I saw the catchy Phys.org news title Artificially cooling planet 'risky strategy,' new research shows and then looked at the open access article, in Nature Communications (14-Nov-2017 online) Impacts of hemispheric solar geoengineering on tropical cyclone frequency, Jones et al. doi:10.1038/s41467-017-01606-0
Abstract:
Solar geoengineering refers to a range of proposed methods for counteracting global warming by artificially reducing sunlight at Earth’s surface. The most widely known solar geoengineering proposal is stratospheric aerosol injection (SAI), which has impacts analogous to those from volcanic eruptions. Observations following major volcanic eruptions indicate that aerosol enhancements confined to a single hemisphere effectively modulate North Atlantic tropical cyclone (TC) activity in the following years. Here we investigate the effects of both single-hemisphere and global SAI scenarios on North Atlantic TC activity using the HadGEM2-ES general circulation model and various TC identification methods. We show that a robust result from all of the methods is that SAI applied to the southern hemisphere would enhance TC frequency relative to a global SAI application, and vice versa for SAI in the northern hemisphere. Our results reemphasise concerns regarding regional geoengineering and should motivate policymakers to regulate large-scale unilateral geoengineering deployments. (emphasis added)

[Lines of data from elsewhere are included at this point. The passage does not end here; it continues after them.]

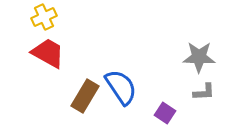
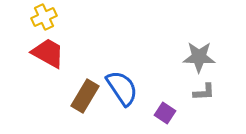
blue semicircle: moved 1 px right, 1 px down
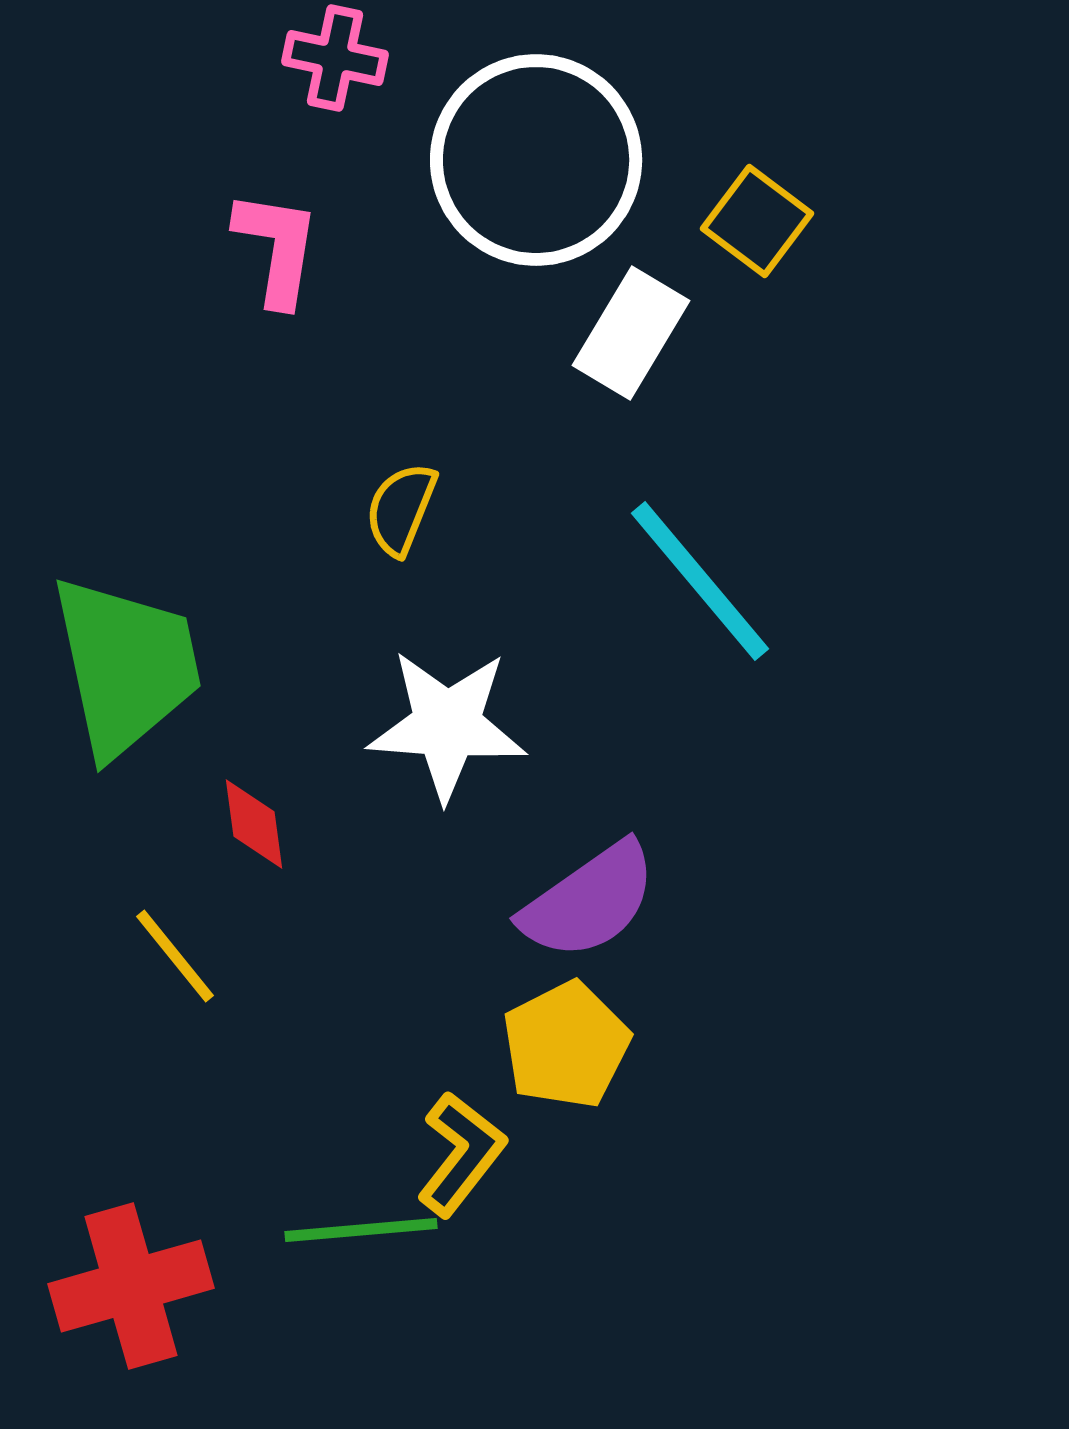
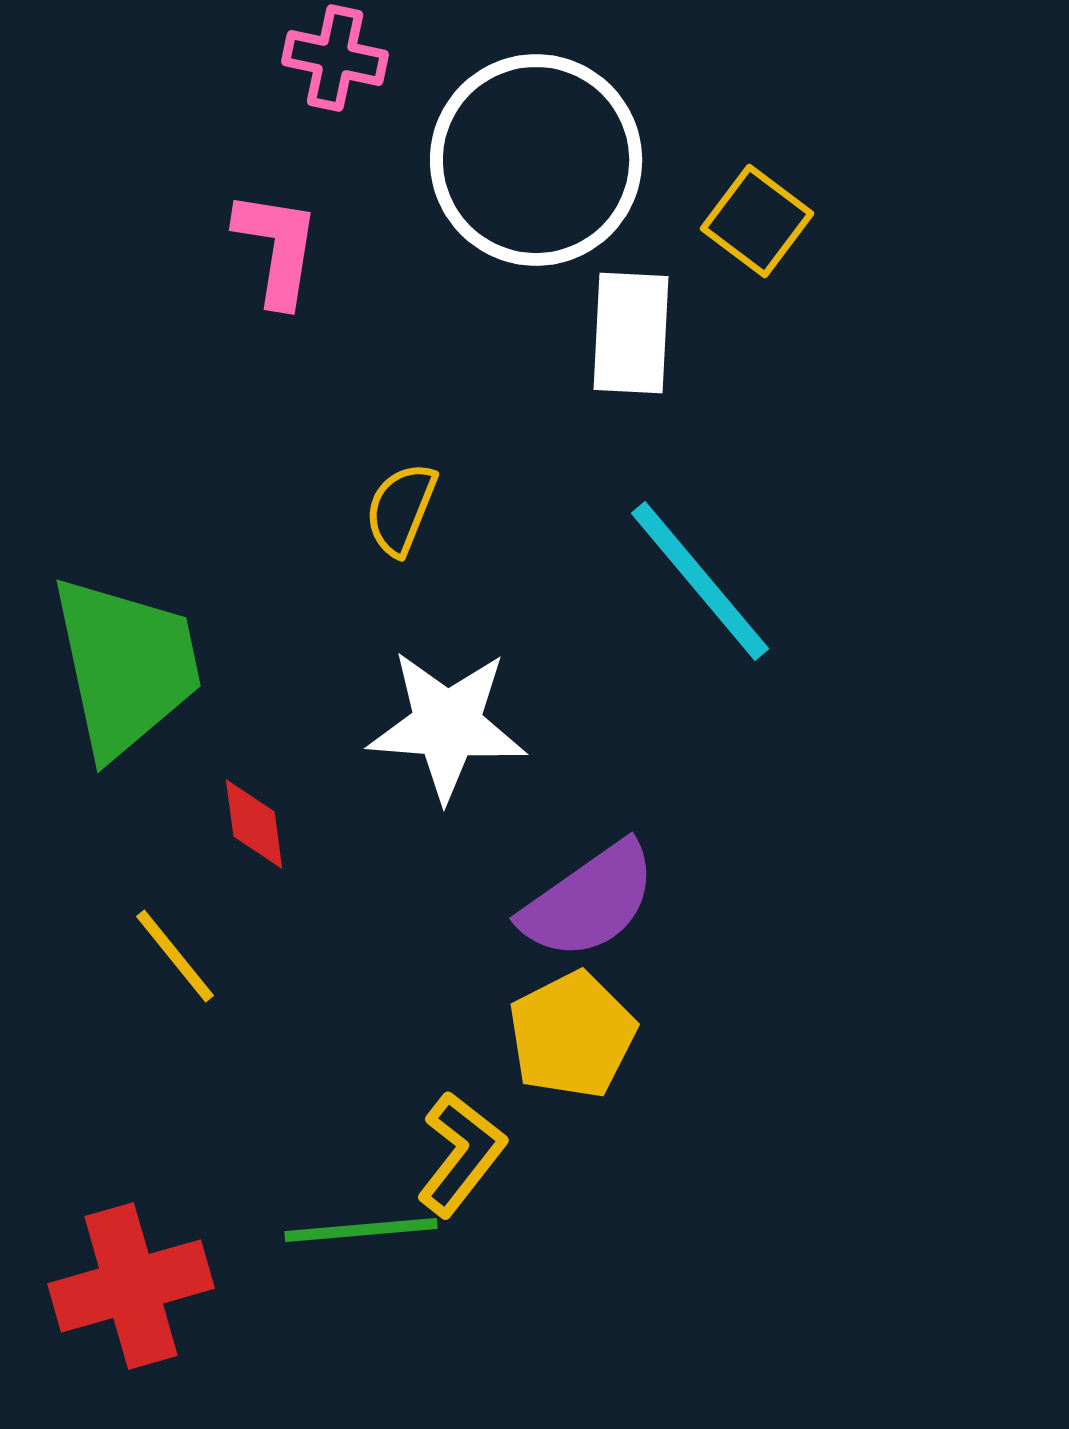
white rectangle: rotated 28 degrees counterclockwise
yellow pentagon: moved 6 px right, 10 px up
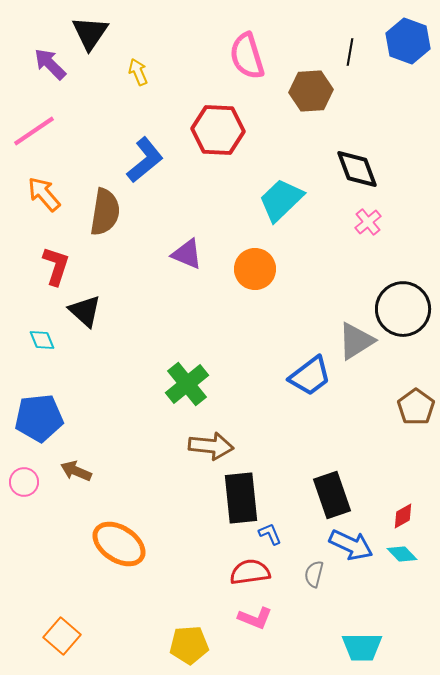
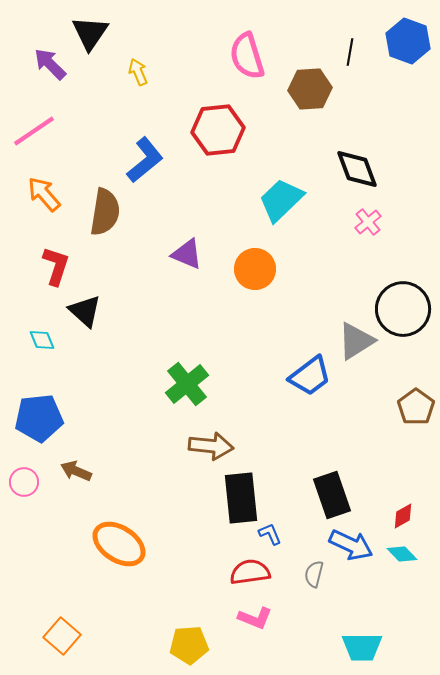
brown hexagon at (311, 91): moved 1 px left, 2 px up
red hexagon at (218, 130): rotated 9 degrees counterclockwise
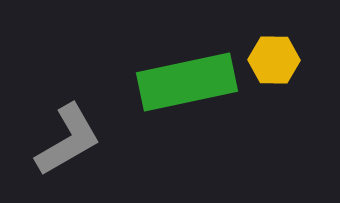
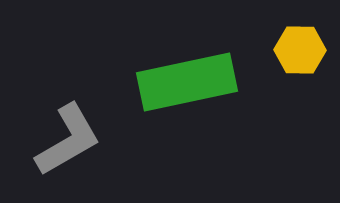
yellow hexagon: moved 26 px right, 10 px up
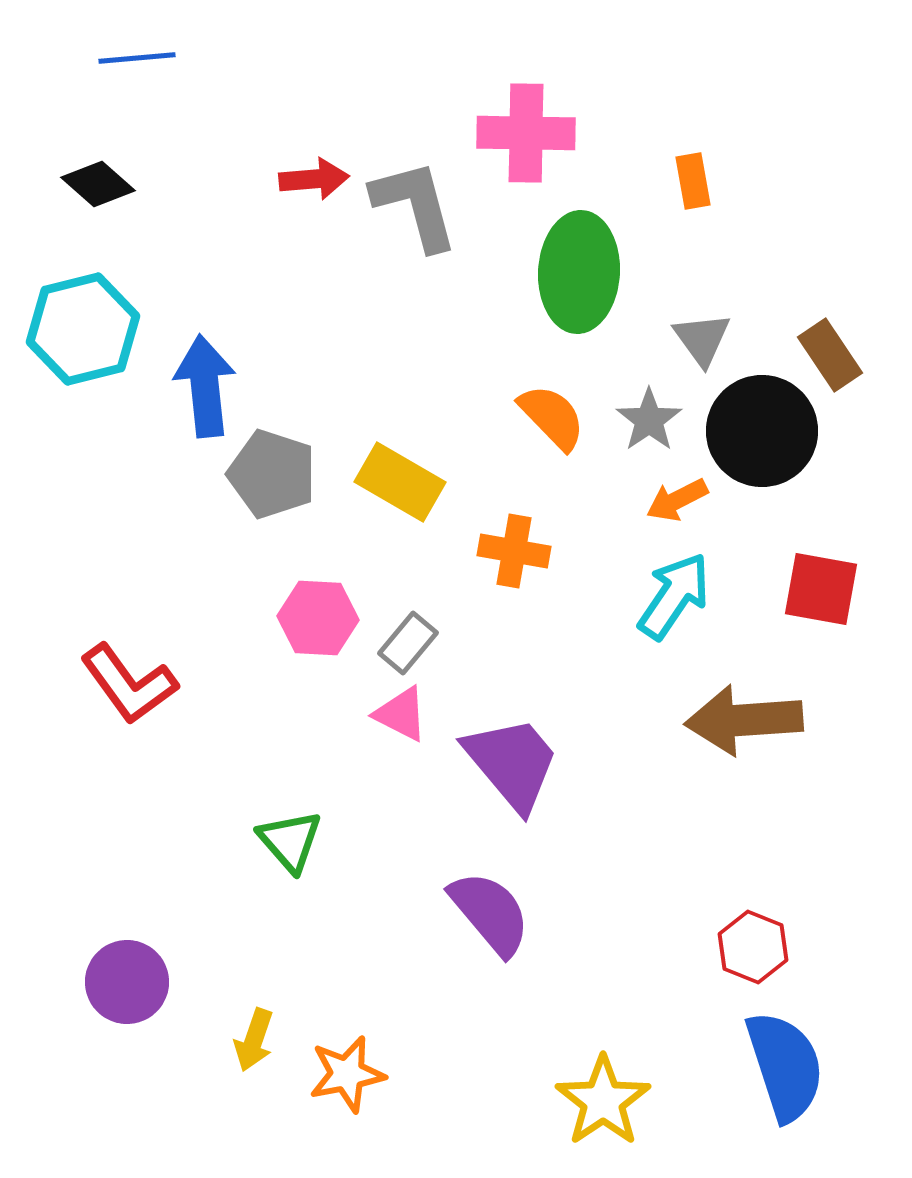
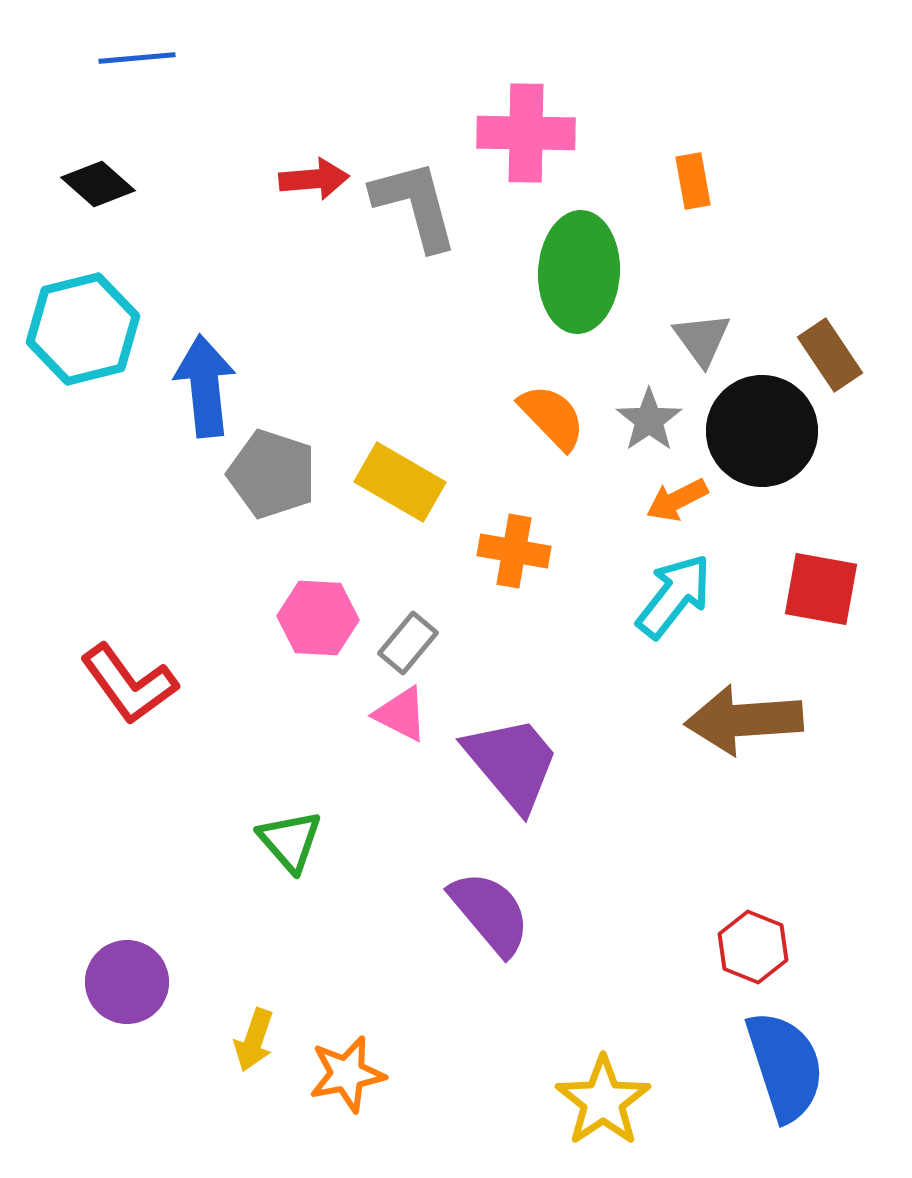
cyan arrow: rotated 4 degrees clockwise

The paper seems to warn against single-hemisphere solar geoengineering. Was that the plan to begin with, and nobody until now thought that cooling one hemisphere but not the other one might be problematic?
Or is this paper simply stating something more common-sense, for example "if you do it wrong, it won't work right".
Was there in fact any plan for unilateral geoengineering deployments before this was published, or is there a bit of grandstanding along with the science?